##### DATA PROVIDED
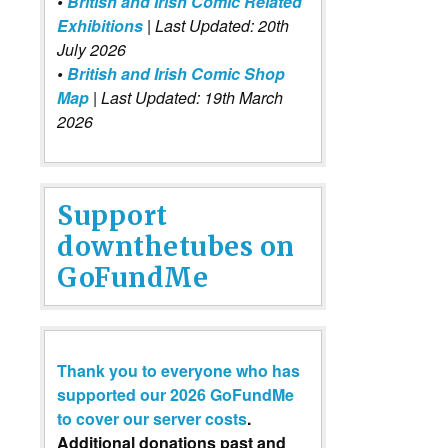
•
British and Irish Comic Related
Exhibitions
| Last Updated: 20th
July 2026
•
British and Irish Comic Shop
Map
| Last Updated: 19th March
2026
Support
downthetubes on
GoFundMe
Thank you to everyone who has
supported our 2026 GoFundMe
to cover our server costs
.
Additional donations past and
##########
Would you filter the records and copy each line that contains the word "GoFundMe"?

GoFundMe
supported our 2026 GoFundMe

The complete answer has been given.